Bill Sweeney, chief executive of the Rugby Football Union (RFU), has vowed to “sort the game out” amid a financial crisis that has engulfed the sport in England.
Earlier this month Worcester Warriors were suspended for the remainder of the 2022-23 Premiership season, and relegated to the Championship, following the club’s collapse into partial liquidation. And now Wasps have been forced into administration will be relegated from the top tier of English club rugby.
The demise of Worcester had already thrown the Premiership “into turmoil”, said BBC Sport. And with Wasps also departing, the “financial viability of the league has come sharply into focus”.
Sweeney believes the current model is “broken” and clubs have been “living beyond their means” for too long. Premiership clubs were “losing £4m to £5m a year” prior to the pandemic and Covid has “exacerbated that”. The sport has been “relying on wealthy benefactors for some time”.

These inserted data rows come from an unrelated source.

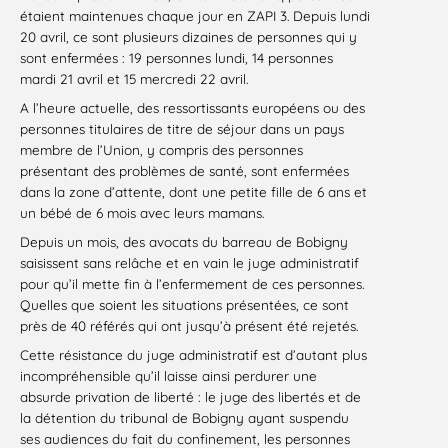
étaient maintenues chaque jour en ZAPI 3. Depuis lundi
20 avril, ce sont plusieurs dizaines de personnes qui y
sont enfermées : 19 personnes lundi, 14 personnes
mardi 21 avril et 15 mercredi 22 avril.
A l’heure actuelle, des ressortissants européens ou des
personnes titulaires de titre de séjour dans un pays
membre de l’Union, y compris des personnes
présentant des problèmes de santé, sont enfermées
dans la zone d’attente, dont une petite fille de 6 ans et
un bébé de 6 mois avec leurs mamans.
Depuis un mois, des avocats du barreau de Bobigny
saisissent sans relâche et en vain le juge administratif
pour qu’il mette fin à l’enfermement de ces personnes.
Quelles que soient les situations présentées, ce sont
près de 40 référés qui ont jusqu’à présent été rejetés.
Cette résistance du juge administratif est d’autant plus
incompréhensible qu’il laisse ainsi perdurer une
absurde privation de liberté : le juge des libertés et de
la détention du tribunal de Bobigny ayant suspendu
ses audiences du fait du confinement, les personnes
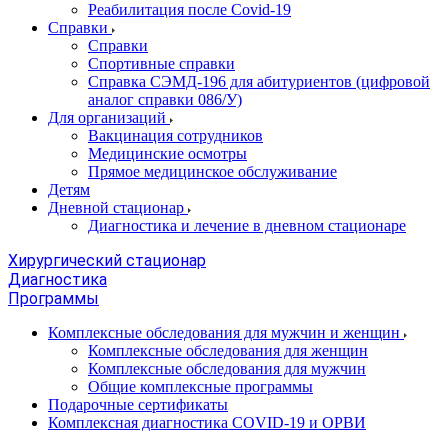
Реабилитация после Covid-19
Справки
Справки
Спортивные справки
Справка СЭМД‑196 для абитуриентов (цифровой
аналог справки 086/У)
Для организаций
Вакцинация сотрудников
Медицинские осмотры
Прямое медицинское обслуживание
Детям
Дневной стационар
Диагностика и лечение в дневном стационаре
Хирургический стационар
Диагностика
Программы
Комплексные обследования для мужчин и женщин
Комплексные обследования для женщин
Комплексные обследования для мужчин
Общие комплексные программы
Подарочные сертификаты
Комплексная диагностика COVID-19 и ОРВИ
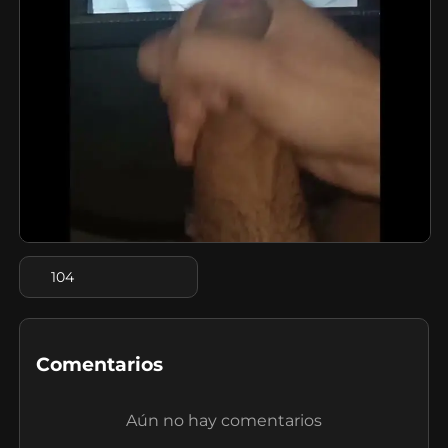
104
Comentarios
Aún no hay comentarios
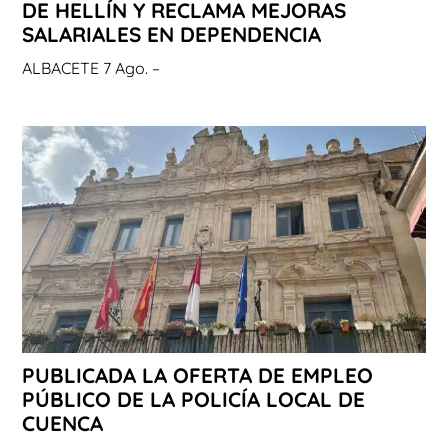
DE HELLÍN Y RECLAMA MEJORAS
SALARIALES EN DEPENDENCIA
ALBACETE 7 Ago. –
PUBLICADA LA OFERTA DE EMPLEO
PÚBLICO DE LA POLICÍA LOCAL DE
CUENCA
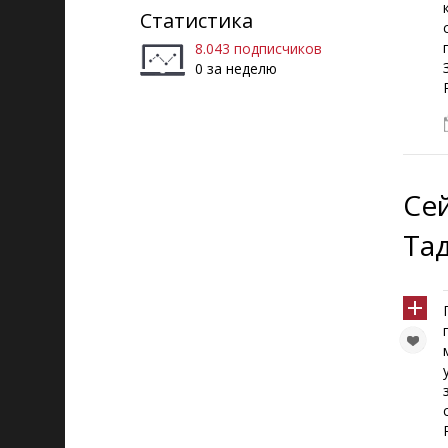
Статистика
8.043 подписчиков
0 за неделю
Се
Та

Founded in 1871, Worcester climbed the rugby pyramid from the eighth tier to the Premiership, said Phil Wilkinson-Jones in the Worcester News.
In August the club’s accounts were frozen after a winding-up petition was issued by HMRC, then in September WRFC Trading Limited, the company that owns the rugby club, was placed in administration and suspended from all competitions. This month WRFC Players Limited, the company that employs the players and staff, was wound up in court.
Worcester ended up in trouble after being “saddled with more than £25m of debt”, including at least £6m in unpaid tax, said PA Sport. Players and staff “had not received their full wages” and a lack of funds led to “major operational shortcomings”.
Worcester’s director of rugby Steve Diamond said the club’s winding-up order was the “darkest day for English rugby”. On 5 October Diamond tweeted that “we thought we could turn the tanker around”, but it’s ended up “like the Titanic”. The “ship has sunk” and the captains are “nowhere to be seen”.
Four-time Premiership winners and two-time European champions Wasps will follow Worcester into England’s second tier – “provided they can find new owners and continue to exist”, said Michael Cantillon on Sky Sports. They are one of England’s “biggest and most famous” clubs, but today announced that 167 staff – including the entire playing and coaching staff – are being made redundant.